この度は当社のウェブサイトにアクセスいただき誠にありがとうございました。
当社の前身は広告やパッケージを手がけていたグラフィックデザイン会社です。
以前より親戚や友人の結婚式に出席し、いつものようにありふれた招待状や席次表を手にするたびに、
これだけ世の中が豊かになり生活スタイルや嗜好が多岐に亘るようになった今、そのようなものしか選択肢のない日本では恥ずかしい。
今の時代に似合うモダンで新鮮なデザインが望まれているのではないのかと思い至るようになり、クライアントに依頼されるのではなく、
独自に結婚式ペーパーアイテムの研究を始めたのです。
機会がある度に欧米のペーパーアイテム事情も視察しました。
それらのカードを同業者さんが輸入して日本でも販売されているようですが、欧米ではカード文化が生活に根付いていることもあり、
そのデザインの豊富さや加工技術に驚嘆しました。
例えば、表紙全面に花柄などを立体エンボス(彫刻のような盛り上がりのあるペーパー)や箔押しで意匠した、とても凝った表紙飾りは、
それを作った職人技術にため息が出るほど感銘を受け、それはそれはすばらしいものです。
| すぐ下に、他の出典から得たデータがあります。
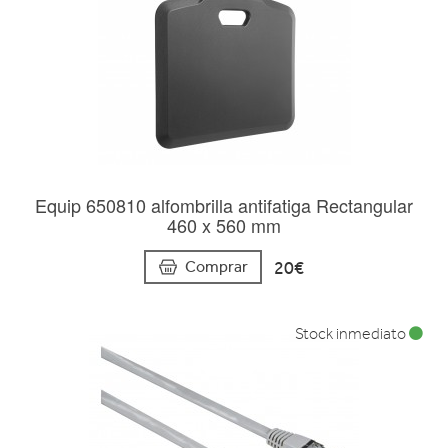
Equip 650810 alfombrilla antifatiga Rectangular
460 x 560 mm
20€
Comprar
Stock inmediato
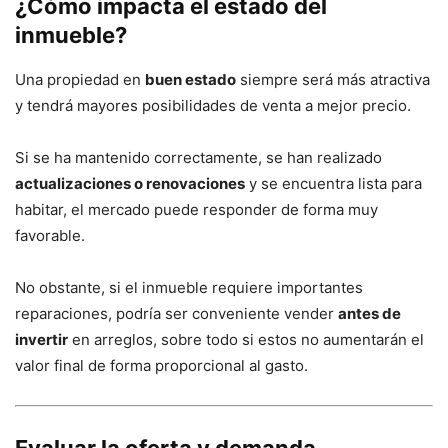
¿Cómo impacta el estado del
inmueble?
Una propiedad en
buen estado
siempre será más atractiva
y tendrá mayores posibilidades de venta a mejor precio.
Si se ha mantenido correctamente, se han realizado
actualizaciones o renovaciones
y se encuentra lista para
habitar, el mercado puede responder de forma muy
favorable.
No obstante, si el inmueble requiere importantes
reparaciones, podría ser conveniente vender
antes de
invertir
en arreglos, sobre todo si estos no aumentarán el
valor final de forma proporcional al gasto.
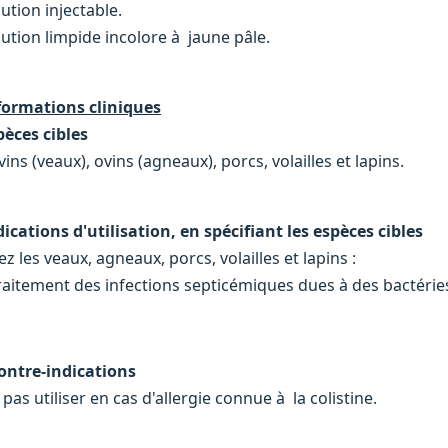
ution injectable.
lution limpide incolore à jaune pâle.
formations cliniques
pèces cibles
ins (veaux), ovins (agneaux), porcs, volailles et lapins.
dications d'utilisation, en spécifiant les espèces cibles
z les veaux, agneaux, porcs, volailles et lapins :
Traitement des infections septicémiques dues à des bactéries
Contre-indications
pas utiliser en cas d'allergie connue à la colistine.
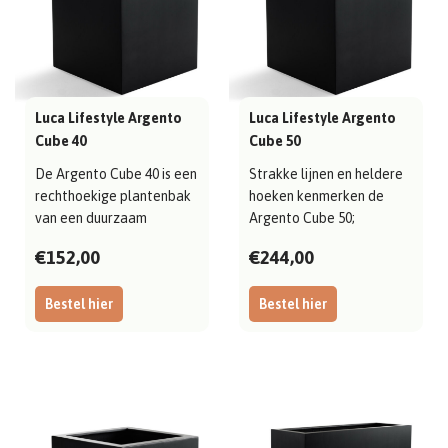
Luca Lifestyle Argento
Luca Lifestyle Argento
Cube 40
Cube 50
De Argento Cube 40 is een
Strakke lijnen en heldere
rechthoekige plantenbak
hoeken kenmerken de
van een duurzaam
Argento Cube 50;
materiaal, st..
uitgevoerd in duu..
€152,00
€244,00
Bestel hier
Bestel hier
だけど冷静になって考えてみると、それは欧米の生活環境でこそ似つかわしく、
その表紙飾りは挨拶文面をスクリプト体で組んだ欧文フォントでこそとても似合います。
そしてその印刷も金属版に文字を逆文字で彫り込んでプレス印刷する古典的なエングレービング(凹版)が当然のようでした。
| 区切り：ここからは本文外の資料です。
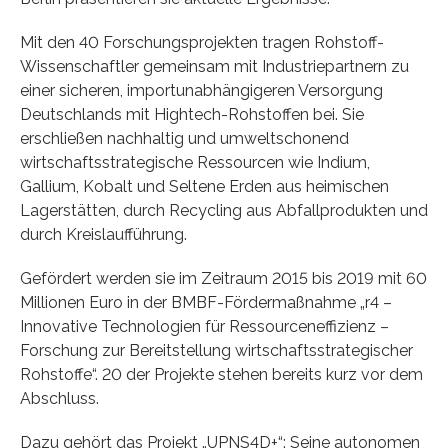
Mit den 40 Forschungsprojekten tragen Rohstoff-
Wissenschaftler gemeinsam mit Industriepartnern zu
einer sicheren, importunabhängigeren Versorgung
Deutschlands mit Hightech-Rohstoffen bei. Sie
erschließen nachhaltig und umweltschonend
wirtschaftsstrategische Ressourcen wie Indium,
Gallium, Kobalt und Seltene Erden aus heimischen
Lagerstätten, durch Recycling aus Abfallprodukten und
durch Kreislaufführung.
Gefördert werden sie im Zeitraum 2015 bis 2019 mit 60
Millionen Euro in der BMBF-Fördermaßnahme „r4 –
Innovative Technologien für Ressourceneffizienz –
Forschung zur Bereitstellung wirtschaftsstrategischer
Rohstoffe“. 20 der Projekte stehen bereits kurz vor dem
Abschluss.
Dazu gehört das Projekt „UPNS4D+“: Seine autonomen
インクが紙に圧着されインクの厚みがエッジを持っていますので、印刷された文字を指で触れると少しざわざわと抵抗を感じます。
その微妙な感触がエングレーヴィング印刷の真骨頂で、印刷された文面を眺めただけでそのクオリティが伝わってきます。
そしてその風合いとたたずまいにアートを感じてしまいます。
参考までに銀座伊東屋さんや当社本拠地(福岡)のジュリエットレターズさんではこのエングレーヴィング印刷を承っているそうです。
アメリカの文具メーカークレイン社に依頼するそうで、納期もさることながらその印刷料金は半端じゃありません。
説明が長くなりましたが、ひるがえって挨拶文を日本語フォントに置き換えて普通にプリンターで印刷して見ると、
その素晴らしい表紙飾りとは水と油、違和感があり全然マッチしないのです。
やはり欧米で以上のようなエングレーヴィング印刷で使用されてこそ、本来の良さが出る商品だと思い知りました。